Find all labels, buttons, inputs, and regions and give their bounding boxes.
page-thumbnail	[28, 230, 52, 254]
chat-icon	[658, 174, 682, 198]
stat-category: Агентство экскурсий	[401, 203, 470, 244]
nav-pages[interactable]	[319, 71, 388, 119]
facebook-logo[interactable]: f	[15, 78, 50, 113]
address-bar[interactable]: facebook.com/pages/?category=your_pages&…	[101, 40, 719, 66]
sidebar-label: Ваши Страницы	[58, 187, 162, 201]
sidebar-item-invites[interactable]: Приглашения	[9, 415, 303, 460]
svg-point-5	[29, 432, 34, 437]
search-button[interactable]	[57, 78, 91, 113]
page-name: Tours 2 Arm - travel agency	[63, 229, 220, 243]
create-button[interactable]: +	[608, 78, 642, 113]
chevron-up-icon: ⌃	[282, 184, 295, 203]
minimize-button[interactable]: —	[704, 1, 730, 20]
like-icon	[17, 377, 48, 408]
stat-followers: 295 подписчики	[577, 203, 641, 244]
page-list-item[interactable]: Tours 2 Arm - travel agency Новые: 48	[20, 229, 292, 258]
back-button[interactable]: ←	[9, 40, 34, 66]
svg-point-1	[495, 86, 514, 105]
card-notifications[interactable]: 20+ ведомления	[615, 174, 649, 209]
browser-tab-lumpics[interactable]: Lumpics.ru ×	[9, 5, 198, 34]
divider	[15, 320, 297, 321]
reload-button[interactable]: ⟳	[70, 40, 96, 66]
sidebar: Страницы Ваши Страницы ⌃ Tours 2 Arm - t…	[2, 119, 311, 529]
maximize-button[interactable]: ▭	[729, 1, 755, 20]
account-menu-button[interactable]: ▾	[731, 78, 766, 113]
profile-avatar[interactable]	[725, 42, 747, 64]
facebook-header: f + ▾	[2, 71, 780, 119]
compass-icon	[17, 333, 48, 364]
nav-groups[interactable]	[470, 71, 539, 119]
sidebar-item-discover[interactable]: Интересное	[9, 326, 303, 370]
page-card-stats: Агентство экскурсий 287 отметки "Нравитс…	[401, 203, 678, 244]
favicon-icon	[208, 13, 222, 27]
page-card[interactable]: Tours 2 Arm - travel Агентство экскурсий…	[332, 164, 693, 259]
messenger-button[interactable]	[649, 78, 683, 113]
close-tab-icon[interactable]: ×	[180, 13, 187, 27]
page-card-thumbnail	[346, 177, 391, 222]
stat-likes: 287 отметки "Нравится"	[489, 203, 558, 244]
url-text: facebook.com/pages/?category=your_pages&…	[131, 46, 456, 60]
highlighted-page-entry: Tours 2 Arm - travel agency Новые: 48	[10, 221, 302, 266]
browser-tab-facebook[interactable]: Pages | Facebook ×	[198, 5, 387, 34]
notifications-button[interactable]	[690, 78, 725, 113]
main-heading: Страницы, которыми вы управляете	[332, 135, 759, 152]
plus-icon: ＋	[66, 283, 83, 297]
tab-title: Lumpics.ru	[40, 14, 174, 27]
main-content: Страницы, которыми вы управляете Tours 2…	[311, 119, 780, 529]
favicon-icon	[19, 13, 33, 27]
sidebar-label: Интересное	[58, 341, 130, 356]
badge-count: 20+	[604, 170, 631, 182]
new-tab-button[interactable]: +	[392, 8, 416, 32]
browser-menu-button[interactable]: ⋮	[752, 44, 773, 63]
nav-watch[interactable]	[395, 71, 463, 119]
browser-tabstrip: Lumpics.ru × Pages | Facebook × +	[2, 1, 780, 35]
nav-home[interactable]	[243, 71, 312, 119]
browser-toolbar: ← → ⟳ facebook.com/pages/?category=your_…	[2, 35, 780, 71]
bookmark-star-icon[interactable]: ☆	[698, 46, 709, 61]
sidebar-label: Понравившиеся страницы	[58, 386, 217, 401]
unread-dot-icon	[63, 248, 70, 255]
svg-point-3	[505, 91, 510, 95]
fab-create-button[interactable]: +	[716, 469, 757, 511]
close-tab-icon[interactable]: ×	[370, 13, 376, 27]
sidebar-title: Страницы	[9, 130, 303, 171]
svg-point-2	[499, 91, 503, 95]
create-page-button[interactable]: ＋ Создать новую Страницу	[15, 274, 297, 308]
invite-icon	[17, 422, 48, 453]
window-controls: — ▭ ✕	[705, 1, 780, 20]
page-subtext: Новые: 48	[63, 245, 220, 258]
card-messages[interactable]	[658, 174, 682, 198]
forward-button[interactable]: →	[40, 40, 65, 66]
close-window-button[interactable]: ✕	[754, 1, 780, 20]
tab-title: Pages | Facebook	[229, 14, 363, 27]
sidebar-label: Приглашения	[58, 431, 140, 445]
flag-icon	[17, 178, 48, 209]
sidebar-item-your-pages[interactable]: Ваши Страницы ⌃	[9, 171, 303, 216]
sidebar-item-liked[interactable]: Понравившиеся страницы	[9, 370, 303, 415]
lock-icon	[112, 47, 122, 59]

# Your goal:
Among the lines above, which hold the word "point"? Report each one.

# Answer:
svg-point-5	[29, 432, 34, 437]
svg-point-1	[495, 86, 514, 105]
svg-point-3	[505, 91, 510, 95]
svg-point-2	[499, 91, 503, 95]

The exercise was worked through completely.